**Task brief**
Your task is to repeat the entries exactly. Leave the pictures out.

[Records from a data collection]
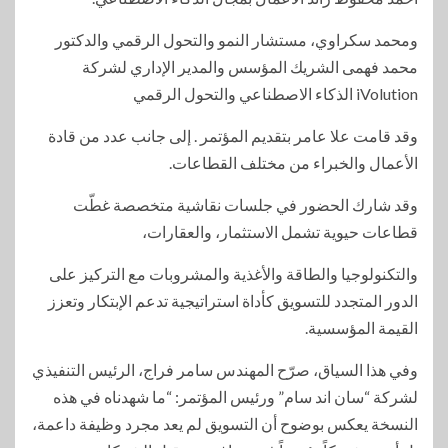
ومحمد سكراوي، مستشار النمو والتحول الرقمي والدكتور
محمد فهمى الشريك المؤسس والمدير الإداري لشركة
iVolution الذكاء الاصطناعي والتحول الرقمي
وقد قامت علا عامر بتقديم المؤتمر . إلى جانب عدد من قادة
الأعمال والخبراء من مختلف القطاعات.
وقد شارك الحضور في جلسات نقاشية متخصصة غطّت
قطاعات حيوية تشمل الاستثمار، والعقارات،
والتكنولوجيا والطاقة والأغذية والمشروبات مع التركيز على
الدور المتجدد للتسويق كأداة استراتيجية تدعم الإبتكار وتعزز
القيمة المؤسسية.
وفي هذا السياق، صرّح المهندس سامر فراج، الرئيس التنفيذي
لشركة “سان اند سام” ورئيس المؤتمر: “ما شهدناه في هذه
النسخة يعكس بوضوح أن التسويق لم يعد مجرد وظيفة داعمة،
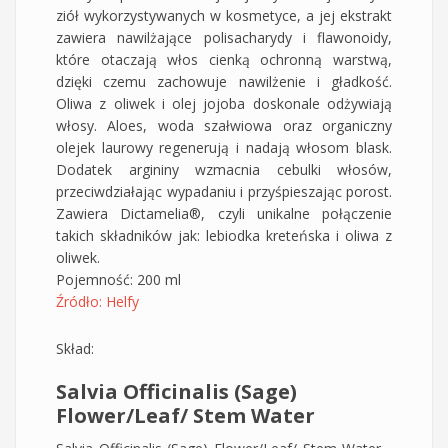
ziół wykorzystywanych w kosmetyce, a jej ekstrakt
zawiera nawilżające polisacharydy i flawonoidy,
które otaczają włos cienką ochronną warstwą,
dzięki czemu zachowuje nawilżenie i gładkość.
Oliwa z oliwek i olej jojoba doskonale odżywiają
włosy. Aloes, woda szałwiowa oraz organiczny
olejek laurowy regenerują i nadają włosom blask.
Dodatek argininy wzmacnia cebulki włosów,
przeciwdziałając wypadaniu i przyśpieszając porost.
Zawiera Dictamelia®, czyli unikalne połączenie
takich składników jak: lebiodka kreteńska i oliwa z
oliwek.
Pojemność: 200 ml
Źródło: Helfy
Skład:
Salvia Officinalis (Sage)
Flower/Leaf/ Stem Water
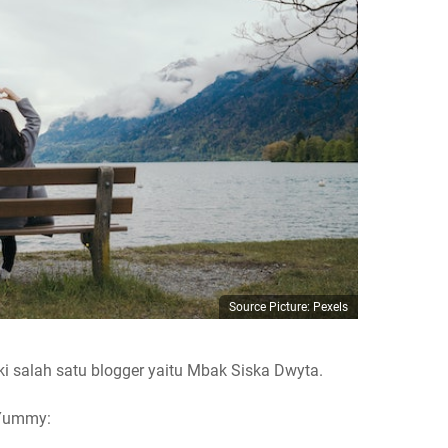
Source Picture: Pexels
ki salah satu blogger yaitu Mbak Siska Dwyta.
 Yummy:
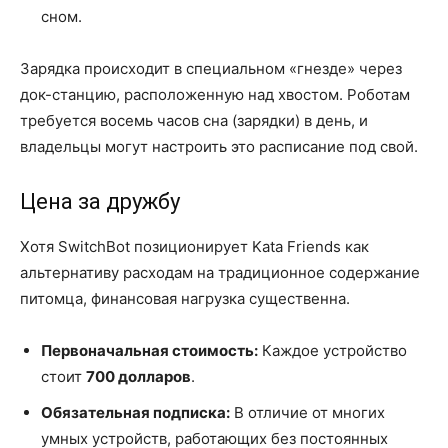
сном.
Зарядка происходит в специальном «гнезде» через
док-станцию, расположенную над хвостом. Роботам
требуется восемь часов сна (зарядки) в день, и
владельцы могут настроить это расписание под свой.
Цена за дружбу
Хотя SwitchBot позиционирует Kata Friends как
альтернативу расходам на традиционное содержание
питомца, финансовая нагрузка существенна.
Первоначальная стоимость:
Каждое устройство
стоит
700 долларов
.
Обязательная подписка:
В отличие от многих
умных устройств, работающих без постоянных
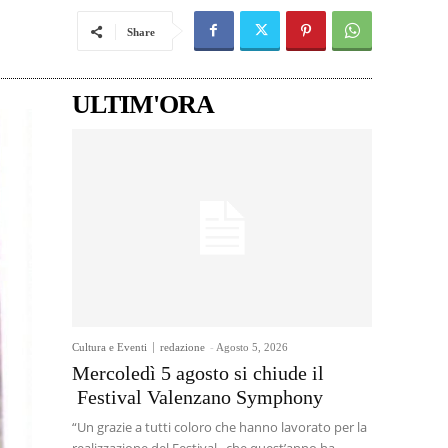
Share
ULTIM'ORA
Cultura e Eventi
redazione
-
Agosto 5, 2026
Mercoledì 5 agosto si chiude il
Festival Valenzano Symphony
“Un grazie a tutti coloro che hanno lavorato per la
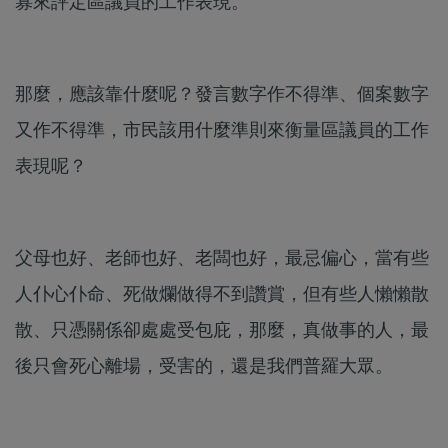
寡來評定區議員的工作表現。
那麼，應該靠什麼呢？發言數字作不得準、個案數字
又作不得準，市民該用什麼準則來衡量區議員的工作
表現呢？
父母也好、老師也好、老闆也好，最忌偏心，當有些
人仆心仆命、死做爛做得不到讚賞，但有些人懶懶散
散、只憑關係卻處處受包庇，那麼，真做事的人，最
後只會死心離場，受害的，還是我們普羅大眾。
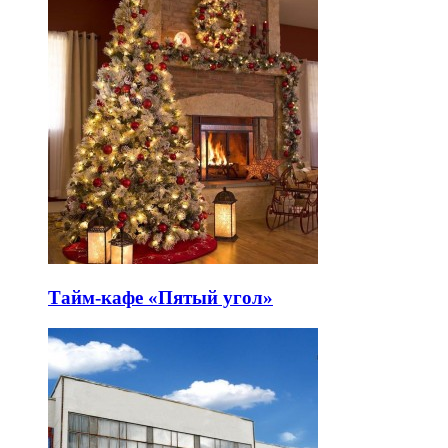
Тайм-кафе «Пятый угол»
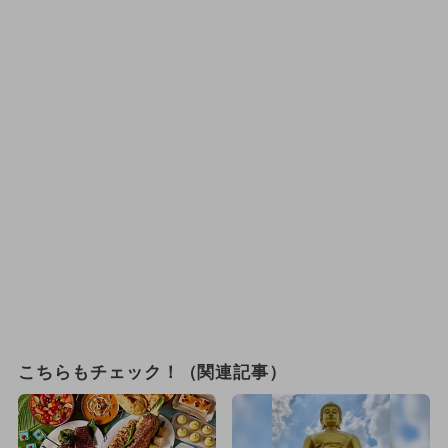
こちらもチェック！（関連記事）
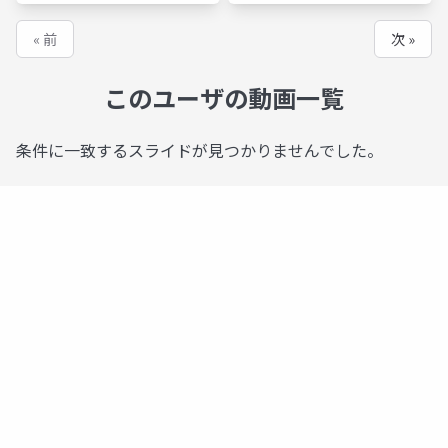
« 前
次 »
このユーザの動画一覧
条件に一致するスライドが見つかりませんでした。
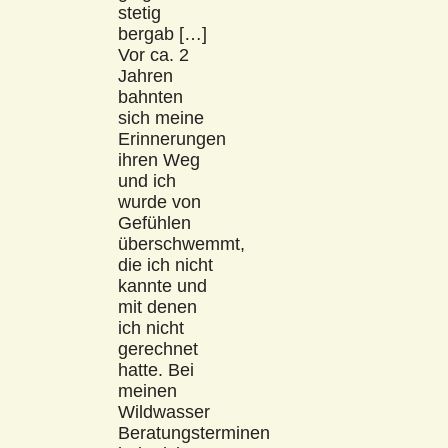
stetig
bergab […]
Vor ca. 2
Jahren
bahnten
sich meine
Erinnerungen
ihren Weg
und ich
wurde von
Gefühlen
überschwemmt,
die ich nicht
kannte und
mit denen
ich nicht
gerechnet
hatte. Bei
meinen
Wildwasser
Beratungsterminen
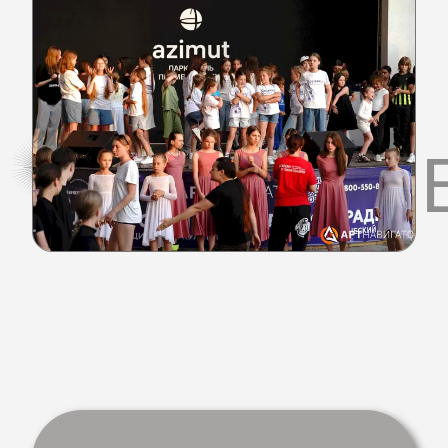
ФОТОГАЛ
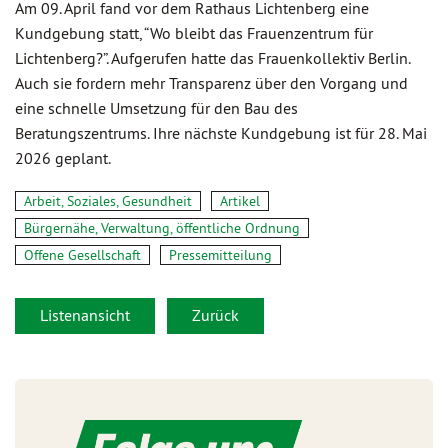
Am 09. April fand vor dem Rathaus Lichtenberg eine
Kundgebung statt, “Wo bleibt das Frauenzentrum für
Lichtenberg?”. Aufgerufen hatte das Frauenkollektiv Berlin.
Auch sie fordern mehr Transparenz über den Vorgang und
eine schnelle Umsetzung für den Bau des
Beratungszentrums. Ihre nächste Kundgebung ist für 28. Mai
2026 geplant.
Arbeit, Soziales, Gesundheit
Artikel
Bürgernähe, Verwaltung, öffentliche Ordnung
Offene Gesellschaft
Pressemitteilung
Listenansicht
Zurück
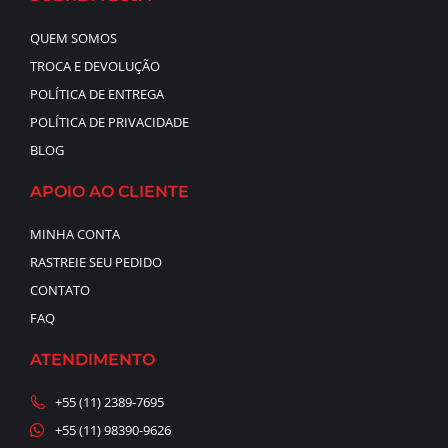
QUEM SOMOS
TROCA E DEVOLUÇÃO
POLÍTICA DE ENTREGA
POLÍTICA DE PRIVACIDADE
BLOG
APOIO AO CLIENTE
MINHA CONTA
RASTREIE SEU PEDIDO
CONTATO
FAQ
ATENDIMENTO
+55 (11) 2389-7695
+55 (11) 98390-9626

**Solution for this exercise**
ومحمد سكراوي، مستشار النمو والتحول الرقمي والدكتور
محمد فهمى الشريك المؤسس والمدير الإداري لشركة
iVolution الذكاء الاصطناعي والتحول الرقمي
وقد قامت علا عامر بتقديم المؤتمر . إلى جانب عدد من قادة
الأعمال والخبراء من مختلف القطاعات.
وقد شارك الحضور في جلسات نقاشية متخصصة غطّت
قطاعات حيوية تشمل الاستثمار، والعقارات،
والتكنولوجيا والطاقة والأغذية والمشروبات مع التركيز على
الدور المتجدد للتسويق كأداة استراتيجية تدعم الإبتكار وتعزز
القيمة المؤسسية.
وفي هذا السياق، صرّح المهندس سامر فراج، الرئيس التنفيذي
لشركة “سان اند سام” ورئيس المؤتمر: “ما شهدناه في هذه
النسخة يعكس بوضوح أن التسويق لم يعد مجرد وظيفة داعمة،
ziół wykorzystywanych w kosmetyce, a jej ekstrakt
zawiera nawilżające polisacharydy i flawonoidy,
które otaczają włos cienką ochronną warstwą,
dzięki czemu zachowuje nawilżenie i gładkość.
Oliwa z oliwek i olej jojoba doskonale odżywiają
włosy. Aloes, woda szałwiowa oraz organiczny
olejek laurowy regenerują i nadają włosom blask.
Dodatek argininy wzmacnia cebulki włosów,
przeciwdziałając wypadaniu i przyśpieszając porost.
Zawiera Dictamelia®, czyli unikalne połączenie
takich składników jak: lebiodka kreteńska i oliwa z
oliwek.
Pojemność: 200 ml
Źródło: Helfy
Skład:
Salvia Officinalis (Sage)
Flower/Leaf/ Stem Water
Source Picture: Pexels
ki salah satu blogger yaitu Mbak Siska Dwyta.
 Yummy:
сном.
Зарядка происходит в специальном «гнезде» через
док-станцию, расположенную над хвостом. Роботам
требуется восемь часов сна (зарядки) в день, и
владельцы могут настроить это расписание под свой.
Цена за дружбу
Хотя SwitchBot позиционирует Kata Friends как
альтернативу расходам на традиционное содержание
питомца, финансовая нагрузка существенна.
Первоначальная стоимость:
Каждое устройство
стоит
700 долларов
.
Обязательная подписка:
В отличие от многих
умных устройств, работающих без постоянных
Share
ULTIM'ORA
Cultura e Eventi
redazione
-
Agosto 5, 2026
Mercoledì 5 agosto si chiude il
Festival Valenzano Symphony
“Un grazie a tutti coloro che hanno lavorato per la
寡來評定區議員的工作表現。
那麼，應該靠什麼呢？發言數字作不得準、個案數字
又作不得準，市民該用什麼準則來衡量區議員的工作
表現呢？
父母也好、老師也好、老闆也好，最忌偏心，當有些
人仆心仆命、死做爛做得不到讚賞，但有些人懶懶散
散、只憑關係卻處處受包庇，那麼，真做事的人，最
後只會死心離場，受害的，還是我們普羅大眾。
Тайм-кафе «Пятый угол»
こちらもチェック！（関連記事）
« 前
次 »
このユーザの動画一覧
条件に一致するスライドが見つかりませんでした。
stetig
bergab […]
Vor ca. 2
Jahren
bahnten
sich meine
Erinnerungen
ihren Weg
und ich
wurde von
Gefühlen
überschwemmt,
die ich nicht
kannte und
mit denen
ich nicht
gerechnet
hatte. Bei
meinen
Wildwasser
Beratungsterminen
ФОТОГАЛ
Am 09. April fand vor dem Rathaus Lichtenberg eine
Kundgebung statt, “Wo bleibt das Frauenzentrum für
Lichtenberg?”. Aufgerufen hatte das Frauenkollektiv Berlin.
Auch sie fordern mehr Transparenz über den Vorgang und
eine schnelle Umsetzung für den Bau des
Beratungszentrums. Ihre nächste Kundgebung ist für 28. Mai
2026 geplant.
Arbeit, Soziales, Gesundheit
Artikel
Bürgernähe, Verwaltung, öffentliche Ordnung
Offene Gesellschaft
Pressemitteilung
Listenansicht
Zurück
QUEM SOMOS
TROCA E DEVOLUÇÃO
POLÍTICA DE ENTREGA
POLÍTICA DE PRIVACIDADE
BLOG
APOIO AO CLIENTE
MINHA CONTA
RASTREIE SEU PEDIDO
CONTATO
FAQ
ATENDIMENTO
+55 (11) 2389-7695
+55 (11) 98390-9626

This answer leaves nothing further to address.